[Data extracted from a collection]
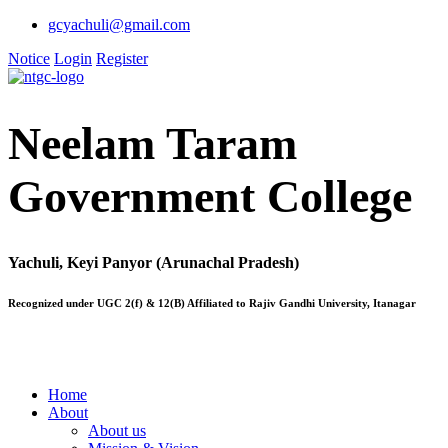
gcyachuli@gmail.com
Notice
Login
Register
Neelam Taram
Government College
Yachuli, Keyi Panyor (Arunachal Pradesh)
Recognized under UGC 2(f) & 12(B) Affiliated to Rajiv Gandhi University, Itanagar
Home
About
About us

--

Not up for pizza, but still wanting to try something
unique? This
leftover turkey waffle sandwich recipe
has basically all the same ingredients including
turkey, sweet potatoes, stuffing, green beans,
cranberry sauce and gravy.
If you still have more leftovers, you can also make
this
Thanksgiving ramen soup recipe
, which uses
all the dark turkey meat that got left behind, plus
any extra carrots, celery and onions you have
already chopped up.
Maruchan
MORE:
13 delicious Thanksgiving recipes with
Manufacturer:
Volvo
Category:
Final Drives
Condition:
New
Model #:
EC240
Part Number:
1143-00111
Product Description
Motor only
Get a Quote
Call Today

Assigned task:
Only the lines containing the string "Thanksgiving" are needed; pull them out of the records.

Answer section:
Thanksgiving ramen soup recipe
13 delicious Thanksgiving recipes with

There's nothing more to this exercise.